*WHAT NEEDS TO BE DONE*.
Return all lines from the entries below in which the word "Code" is present.

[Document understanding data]
──────

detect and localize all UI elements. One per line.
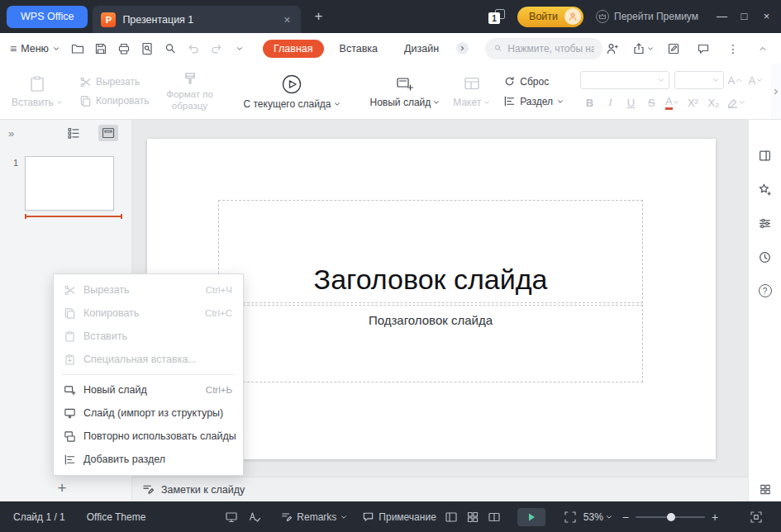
slideshow-play-button[interactable]: [517, 508, 545, 526]
slide-thumbnail[interactable]: [25, 156, 114, 211]
wps-office-button[interactable]: WPS Office: [7, 6, 88, 28]
chevron-down-icon: [739, 99, 745, 106]
slide-title-text: Заголовок слайда: [314, 264, 548, 296]
slide-insert-indicator: [25, 216, 122, 217]
tab-home[interactable]: Главная: [263, 40, 324, 58]
spellcheck-icon: [248, 511, 261, 524]
context-menu-item-add-section[interactable]: Добавить раздел: [54, 448, 243, 471]
window-count-badge[interactable]: 1: [488, 9, 505, 24]
ribbon-expand-button[interactable]: [771, 64, 781, 119]
fit-slide-button[interactable]: [564, 511, 577, 524]
reading-view-button[interactable]: [488, 511, 501, 524]
zoom-level[interactable]: 53%: [583, 511, 612, 523]
new-tab-button[interactable]: +: [314, 8, 322, 25]
save-button[interactable]: [91, 39, 111, 59]
spellcheck-button[interactable]: [248, 511, 261, 524]
font-size-select: [674, 71, 724, 89]
play-circle-icon: [281, 74, 302, 95]
share-user-button[interactable]: [602, 39, 622, 59]
slide-sorter-view-button[interactable]: [466, 511, 479, 524]
format-painter-icon: [183, 71, 198, 86]
scissors-icon: [79, 76, 92, 88]
caret-up-icon: [736, 77, 742, 83]
notes-icon: [142, 483, 155, 496]
zoom-slider[interactable]: [636, 511, 705, 523]
notes-label: Заметки к слайду: [161, 484, 245, 496]
open-file-button[interactable]: [68, 39, 88, 59]
task-pane-button[interactable]: [756, 146, 774, 164]
tab-insert[interactable]: Вставка: [329, 40, 388, 58]
copy-button: Копировать: [79, 95, 150, 107]
strikethrough-button: S: [642, 93, 661, 112]
window-close-button[interactable]: ×: [755, 0, 778, 33]
context-menu-item-new-slide[interactable]: Новый слайд Ctrl+Ь: [54, 378, 243, 401]
comment-label: Примечание: [379, 511, 436, 523]
quick-access-dropdown[interactable]: [230, 39, 250, 59]
comment-button[interactable]: Примечание: [362, 511, 436, 523]
zoom-out-button[interactable]: −: [622, 511, 629, 524]
more-tabs-button[interactable]: [456, 42, 469, 55]
new-slide-button[interactable]: Новый слайд: [364, 74, 447, 110]
outline-view-button[interactable]: [64, 125, 83, 141]
theme-name[interactable]: Office Theme: [87, 511, 146, 523]
tab-design[interactable]: Дизайн: [393, 40, 450, 58]
remarks-icon: [281, 511, 293, 523]
maximize-button[interactable]: □: [733, 0, 755, 33]
collapse-ribbon-button[interactable]: [753, 39, 773, 59]
slide-title-placeholder[interactable]: Заголовок слайда: [218, 200, 643, 303]
premium-crown-icon: [596, 10, 609, 23]
context-menu-item-reuse-slides[interactable]: Повторно использовать слайды: [54, 425, 243, 448]
find-replace-button[interactable]: [160, 39, 180, 59]
minimize-button[interactable]: —: [711, 0, 733, 33]
add-slide-button[interactable]: +: [50, 478, 74, 498]
command-search[interactable]: [485, 38, 602, 59]
more-options-button[interactable]: ⋮: [723, 39, 743, 59]
premium-link[interactable]: Перейти Премиум: [596, 10, 698, 23]
fullscreen-button[interactable]: [750, 511, 763, 524]
section-label: Раздел: [520, 96, 553, 107]
section-button[interactable]: Раздел: [503, 95, 564, 107]
chevron-down-icon: [53, 45, 60, 52]
normal-view-button[interactable]: [445, 511, 458, 524]
history-button[interactable]: [756, 248, 774, 266]
command-search-input[interactable]: [507, 43, 594, 55]
increase-font-button: A: [726, 71, 745, 89]
copy-icon: [64, 307, 76, 320]
chevron-down-icon: [433, 99, 440, 106]
new-slide-icon: [396, 75, 414, 93]
print-button[interactable]: [114, 39, 134, 59]
display-icon: [225, 511, 238, 524]
settings-button[interactable]: [756, 214, 774, 232]
print-preview-button[interactable]: [137, 39, 157, 59]
slide-subtitle-placeholder[interactable]: Подзаголовок слайда: [218, 305, 643, 382]
share-button[interactable]: [632, 42, 654, 55]
slide-layout-grid-button[interactable]: [759, 483, 771, 496]
view-switcher: [445, 511, 501, 524]
display-settings-button[interactable]: [225, 511, 238, 524]
new-slide-label: Новый слайд: [370, 97, 431, 108]
remarks-button[interactable]: Remarks: [281, 511, 347, 523]
login-button[interactable]: Войти: [517, 7, 583, 27]
star-plus-icon: [758, 183, 772, 197]
titlebar: WPS Office P Презентация 1 × + 1 Войти: [0, 0, 781, 33]
edit-mode-button[interactable]: [664, 39, 683, 59]
zoom-in-button[interactable]: +: [712, 511, 718, 524]
zoom-slider-handle[interactable]: [667, 513, 675, 521]
comment-button-top[interactable]: [693, 39, 713, 59]
main-menu-button[interactable]: ≡ Меню: [10, 42, 60, 55]
undo-icon: [187, 42, 200, 55]
chevron-right-icon: [773, 88, 779, 95]
tab-close-icon[interactable]: ×: [281, 13, 293, 26]
document-tab-title: Презентация 1: [122, 14, 274, 26]
collapse-panel-icon[interactable]: »: [8, 127, 14, 140]
document-tab[interactable]: P Презентация 1 ×: [93, 6, 301, 33]
slide-thumbnails-view-button[interactable]: [98, 125, 118, 141]
help-button[interactable]: ?: [756, 282, 774, 300]
reset-button[interactable]: Сброс: [503, 75, 564, 88]
context-menu-item-import-slide[interactable]: Слайд (импорт из структуры): [54, 401, 243, 425]
fullscreen-icon: [750, 511, 763, 524]
play-from-current-slide-button[interactable]: С текущего слайда: [237, 72, 347, 112]
favorites-button[interactable]: [756, 180, 774, 198]
notes-bar[interactable]: Заметки к слайду: [132, 477, 748, 501]
fit-slide-icon: [564, 511, 577, 524]
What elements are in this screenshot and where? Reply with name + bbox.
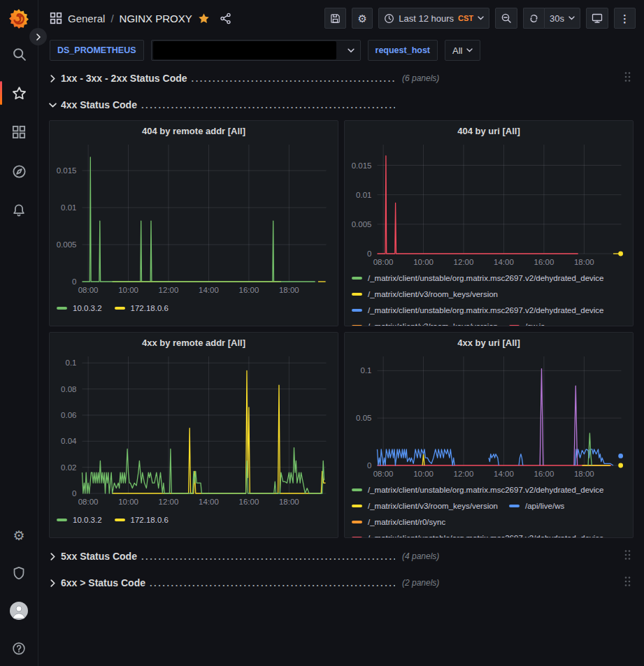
legend-item[interactable]: /_matrix/client/v3/room_keys/version bbox=[352, 500, 498, 512]
datasource-label-text: DS_PROMETHEUS bbox=[57, 45, 136, 55]
favorite-star-icon[interactable] bbox=[198, 13, 210, 24]
refresh-interval-picker[interactable]: 30s bbox=[544, 8, 580, 29]
legend-label: /_matrix/client/v3/room_keys/version bbox=[368, 502, 498, 510]
sidebar-expand-toggle[interactable] bbox=[29, 28, 47, 45]
svg-text:0.1: 0.1 bbox=[361, 366, 372, 375]
legend-item[interactable]: /_matrix/client/unstable/org.matrix.msc2… bbox=[352, 304, 604, 317]
chart-404-by-uri[interactable]: 00.0050.010.01508:0010:0012:0014:0016:00… bbox=[345, 140, 633, 268]
datasource-variable-label[interactable]: DS_PROMETHEUS bbox=[50, 40, 144, 61]
tv-mode-button[interactable] bbox=[586, 8, 608, 29]
save-icon bbox=[330, 13, 341, 24]
grafana-logo-icon[interactable] bbox=[7, 7, 31, 31]
legend-swatch bbox=[352, 521, 362, 523]
legend-label: /_matrix/client/unstable/org.matrix.msc2… bbox=[368, 274, 604, 282]
sidebar-item-explore[interactable] bbox=[0, 161, 38, 182]
legend-label: /_matrix/client/v3/room_keys/version bbox=[368, 322, 498, 326]
panel-title[interactable]: 404 by remote addr [All] bbox=[50, 121, 338, 140]
zoom-out-button[interactable] bbox=[495, 8, 517, 29]
legend-item[interactable]: 10.0.3.2 bbox=[57, 302, 102, 314]
row-panel-count: (6 panels) bbox=[402, 73, 439, 83]
legend-item[interactable]: 10.0.3.2 bbox=[57, 514, 102, 526]
sidebar-item-search[interactable] bbox=[0, 43, 38, 64]
svg-text:14:00: 14:00 bbox=[199, 498, 219, 506]
panel-title[interactable]: 4xx by remote addr [All] bbox=[50, 333, 338, 352]
legend-swatch bbox=[352, 277, 362, 280]
chevron-down-icon bbox=[348, 48, 355, 53]
legend-item[interactable]: /_matrix/client/unstable/org.matrix.msc2… bbox=[352, 272, 604, 284]
timezone-label: CST bbox=[458, 14, 473, 22]
legend-item[interactable]: /_matrix/client/v3/room_keys/version bbox=[352, 288, 498, 301]
request-host-value: All bbox=[452, 45, 462, 56]
svg-text:0.01: 0.01 bbox=[356, 191, 371, 199]
sidebar-item-server-admin[interactable] bbox=[0, 563, 38, 584]
row-1xx-3xx-2xx[interactable]: 1xx - 3xx - 2xx Status Code.............… bbox=[49, 68, 634, 88]
row-dots: ........................................… bbox=[150, 578, 395, 588]
shield-icon bbox=[12, 566, 26, 580]
datasource-variable-select[interactable] bbox=[151, 40, 361, 61]
refresh-button[interactable] bbox=[523, 8, 544, 29]
svg-text:12:00: 12:00 bbox=[454, 258, 474, 266]
request-host-variable-label[interactable]: request_host bbox=[368, 40, 438, 61]
variables-bar: DS_PROMETHEUS request_host All bbox=[38, 36, 644, 64]
chart-4xx-by-uri[interactable]: 00.050.108:0010:0012:0014:0016:0018:00 bbox=[345, 352, 633, 479]
sidebar-item-profile[interactable] bbox=[0, 600, 38, 621]
save-dashboard-button[interactable] bbox=[324, 8, 346, 29]
sidebar-item-configuration[interactable]: ⚙ bbox=[0, 525, 38, 546]
sidebar-item-starred[interactable] bbox=[0, 82, 38, 103]
chevron-right-icon bbox=[49, 553, 57, 560]
panel-title[interactable]: 404 by uri [All] bbox=[345, 121, 633, 140]
legend-swatch bbox=[509, 505, 520, 507]
legend-swatch bbox=[352, 325, 362, 326]
sidebar: ⚙ bbox=[0, 0, 38, 666]
breadcrumb-section[interactable]: General bbox=[68, 13, 105, 24]
row-drag-handle[interactable] bbox=[624, 549, 631, 563]
dashboard-content: 1xx - 3xx - 2xx Status Code.............… bbox=[38, 64, 644, 666]
dashboard-settings-button[interactable]: ⚙ bbox=[352, 8, 373, 29]
svg-text:0.01: 0.01 bbox=[61, 203, 76, 212]
legend-item[interactable]: /_matrix/client/unstable/org.matrix.msc2… bbox=[352, 484, 604, 496]
legend-swatch bbox=[57, 519, 67, 521]
legend-item[interactable]: /_matrix/client/unstable/org.matrix.msc2… bbox=[352, 532, 604, 537]
sidebar-item-dashboards[interactable] bbox=[0, 122, 38, 143]
svg-text:16:00: 16:00 bbox=[534, 258, 554, 266]
svg-text:18:00: 18:00 bbox=[574, 470, 594, 478]
request-host-variable-select[interactable]: All bbox=[445, 40, 480, 61]
row-drag-handle[interactable] bbox=[624, 576, 631, 590]
share-icon[interactable] bbox=[220, 13, 231, 24]
request-host-label-text: request_host bbox=[375, 45, 431, 55]
row-6xx[interactable]: 6xx > Status Code.......................… bbox=[49, 573, 634, 593]
more-options-button[interactable]: ⋮ bbox=[614, 8, 636, 29]
dashboards-grid-icon bbox=[12, 125, 26, 139]
chevron-down-icon bbox=[478, 16, 484, 20]
svg-text:16:00: 16:00 bbox=[534, 470, 554, 478]
chart-404-by-remote-addr[interactable]: 00.0050.010.01508:0010:0012:0014:0016:00… bbox=[50, 140, 338, 296]
sidebar-item-alerting[interactable] bbox=[0, 200, 38, 221]
legend-item[interactable]: 172.18.0.6 bbox=[115, 302, 169, 314]
row-5xx[interactable]: 5xx Status Code.........................… bbox=[49, 546, 634, 566]
breadcrumb-title[interactable]: NGINX PROXY bbox=[120, 13, 192, 24]
person-icon bbox=[10, 602, 28, 620]
sidebar-item-help[interactable] bbox=[0, 638, 38, 659]
legend-label: /_matrix/client/v3/room_keys/version bbox=[368, 290, 498, 298]
panel-grid: 404 by remote addr [All]00.0050.010.0150… bbox=[49, 120, 634, 538]
svg-text:0.005: 0.005 bbox=[352, 220, 372, 229]
legend-item[interactable]: /sw.js bbox=[509, 320, 545, 326]
svg-text:0.015: 0.015 bbox=[352, 161, 372, 170]
svg-text:10:00: 10:00 bbox=[118, 286, 138, 294]
gear-icon: ⚙ bbox=[358, 13, 367, 24]
chart-4xx-by-remote-addr[interactable]: 00.020.040.060.080.108:0010:0012:0014:00… bbox=[50, 352, 338, 507]
legend-item[interactable]: /_matrix/client/r0/sync bbox=[352, 516, 445, 528]
time-range-picker[interactable]: Last 12 hours CST bbox=[378, 8, 489, 29]
row-drag-handle[interactable] bbox=[624, 71, 631, 85]
row-dots: ........................................… bbox=[141, 100, 395, 110]
question-icon bbox=[12, 642, 26, 656]
svg-text:16:00: 16:00 bbox=[239, 286, 259, 294]
row-4xx[interactable]: 4xx Status Code.........................… bbox=[49, 95, 634, 115]
clock-icon bbox=[384, 13, 394, 24]
legend-item[interactable]: /api/live/ws bbox=[509, 500, 564, 512]
panel-legend: /_matrix/client/unstable/org.matrix.msc2… bbox=[345, 268, 633, 326]
svg-text:16:00: 16:00 bbox=[239, 498, 259, 506]
legend-item[interactable]: 172.18.0.6 bbox=[115, 514, 169, 526]
legend-item[interactable]: /_matrix/client/v3/room_keys/version bbox=[352, 320, 498, 326]
panel-title[interactable]: 4xx by uri [All] bbox=[345, 333, 633, 352]
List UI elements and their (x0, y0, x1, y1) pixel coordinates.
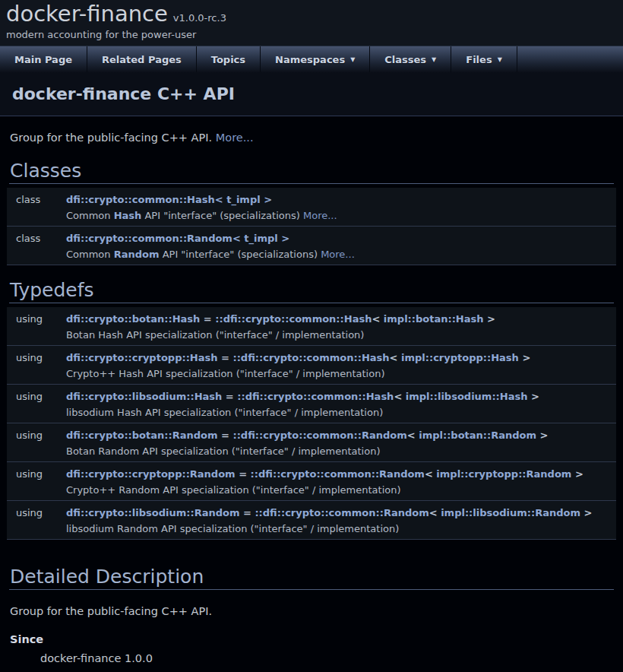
since-value: docker-finance 1.0.0 (40, 651, 614, 667)
type-link[interactable]: ::dfi::crypto::common::Random (255, 507, 429, 518)
project-name: docker-finance (6, 2, 168, 26)
tab-namespaces[interactable]: Namespaces▼ (261, 46, 370, 72)
table-row: usingdfi::crypto::libsodium::Random = ::… (7, 501, 616, 540)
type-link[interactable]: impl::cryptopp::Hash (401, 352, 519, 363)
member-kind: using (16, 427, 66, 443)
table-row: classdfi::crypto::common::Hash< t_impl >… (7, 188, 616, 227)
section-heading-typedefs: Typedefs (9, 281, 614, 303)
table-row: usingdfi::crypto::botan::Random = ::dfi:… (7, 423, 616, 462)
table-row: usingdfi::crypto::botan::Hash = ::dfi::c… (7, 307, 616, 346)
type-link[interactable]: impl::libsodium::Hash (406, 391, 528, 402)
member-kind: using (16, 505, 66, 521)
member-kind: using (16, 466, 66, 482)
type-link[interactable]: ::dfi::crypto::common::Random (232, 430, 406, 441)
type-link[interactable]: ::dfi::crypto::common::Hash (215, 313, 372, 325)
member-description: libsodium Random API specialization ("in… (66, 521, 616, 537)
tab-topics[interactable]: Topics (197, 46, 261, 72)
table-row: usingdfi::crypto::libsodium::Hash = ::df… (7, 385, 616, 423)
title-area: docker-finance v1.0.0-rc.3 modern accoun… (0, 0, 623, 46)
type-link[interactable]: impl::botan::Random (419, 430, 536, 441)
tab-classes[interactable]: Classes▼ (370, 46, 451, 72)
typedef-link[interactable]: dfi::crypto::cryptopp::Random (66, 468, 236, 480)
member-description: Botan Random API specialization ("interf… (66, 443, 616, 459)
type-link[interactable]: impl::libsodium::Random (441, 507, 580, 518)
section-heading-classes: Classes (9, 161, 614, 184)
typedef-link[interactable]: dfi::crypto::libsodium::Random (66, 507, 239, 518)
classes-table: classdfi::crypto::common::Hash< t_impl >… (7, 188, 616, 265)
type-link[interactable]: ::dfi::crypto::common::Hash (237, 391, 394, 402)
typedef-link[interactable]: dfi::crypto::botan::Random (66, 430, 217, 441)
page-title: docker-finance C++ API (12, 84, 235, 103)
more-link[interactable]: More... (303, 210, 337, 221)
table-row: usingdfi::crypto::cryptopp::Random = ::d… (7, 462, 616, 501)
table-row: classdfi::crypto::common::Random< t_impl… (7, 227, 616, 265)
tab-related-pages[interactable]: Related Pages (87, 46, 197, 72)
chevron-down-icon: ▼ (432, 57, 436, 63)
main-nav: Main Page Related Pages Topics Namespace… (0, 46, 623, 72)
class-link[interactable]: Random (114, 249, 160, 260)
member-description: Botan Hash API specialization ("interfac… (66, 327, 616, 343)
member-description: Common Random API "interface" (specializ… (66, 246, 616, 262)
type-link[interactable]: impl::botan::Hash (384, 313, 484, 325)
typedef-link[interactable]: dfi::crypto::cryptopp::Hash (66, 352, 217, 363)
page-header: docker-finance C++ API (0, 72, 623, 116)
since-block: Since docker-finance 1.0.0 (10, 632, 614, 667)
member-kind: using (16, 350, 66, 366)
typedefs-table: usingdfi::crypto::botan::Hash = ::dfi::c… (7, 307, 616, 540)
typedef-link[interactable]: dfi::crypto::libsodium::Hash (66, 391, 222, 402)
member-description: Crypto++ Hash API specialization ("inter… (66, 366, 616, 382)
chevron-down-icon: ▼ (498, 57, 502, 63)
member-kind: using (16, 388, 66, 404)
more-link[interactable]: More... (216, 132, 254, 144)
class-link[interactable]: Hash (114, 210, 142, 221)
member-description: libsodium Hash API specialization ("inte… (66, 404, 616, 420)
detailed-description-paragraph: Group for the public-facing C++ API. (10, 604, 614, 620)
more-link[interactable]: More... (321, 249, 355, 260)
project-brief: modern accounting for the power-user (6, 29, 623, 40)
member-description: Common Hash API "interface" (specializat… (66, 208, 616, 223)
contents: Group for the public-facing C++ API. Mor… (0, 130, 623, 667)
since-label: Since (10, 632, 614, 648)
member-kind: using (16, 311, 66, 327)
type-link[interactable]: ::dfi::crypto::common::Hash (232, 352, 389, 363)
class-link[interactable]: dfi::crypto::common::Random< t_impl > (66, 233, 289, 244)
tab-files[interactable]: Files▼ (451, 46, 517, 72)
typedef-link[interactable]: dfi::crypto::botan::Hash (66, 313, 200, 325)
chevron-down-icon: ▼ (350, 57, 355, 63)
type-link[interactable]: ::dfi::crypto::common::Random (251, 468, 425, 480)
project-version: v1.0.0-rc.3 (173, 12, 226, 24)
member-kind: class (16, 230, 66, 246)
member-kind: class (16, 192, 66, 208)
tab-main-page[interactable]: Main Page (0, 46, 87, 72)
table-row: usingdfi::crypto::cryptopp::Hash = ::dfi… (7, 346, 616, 385)
class-link[interactable]: dfi::crypto::common::Hash< t_impl > (66, 194, 272, 205)
member-description: Crypto++ Random API specialization ("int… (66, 482, 616, 498)
intro-paragraph: Group for the public-facing C++ API. Mor… (10, 130, 614, 146)
section-heading-detailed-description: Detailed Description (9, 567, 614, 590)
type-link[interactable]: impl::cryptopp::Random (436, 468, 571, 480)
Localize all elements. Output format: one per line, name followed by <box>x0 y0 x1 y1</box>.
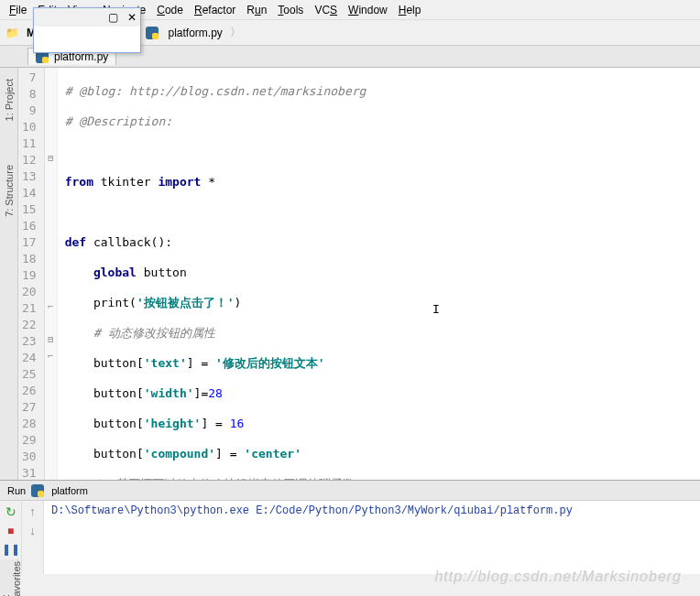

──────

*REPLY TO THE TASK*.
row-1xx-3xx-2xx[interactable]: 1xx - 3xx - 2xx Status Code.............… bbox=[49, 68, 634, 88]
dashboard-content: 1xx - 3xx - 2xx Status Code.............… bbox=[38, 64, 644, 666]
row-6xx[interactable]: 6xx > Status Code.......................… bbox=[49, 573, 634, 593]
row-5xx[interactable]: 5xx Status Code.........................… bbox=[49, 546, 634, 566]
row-4xx[interactable]: 4xx Status Code.........................… bbox=[49, 95, 634, 115]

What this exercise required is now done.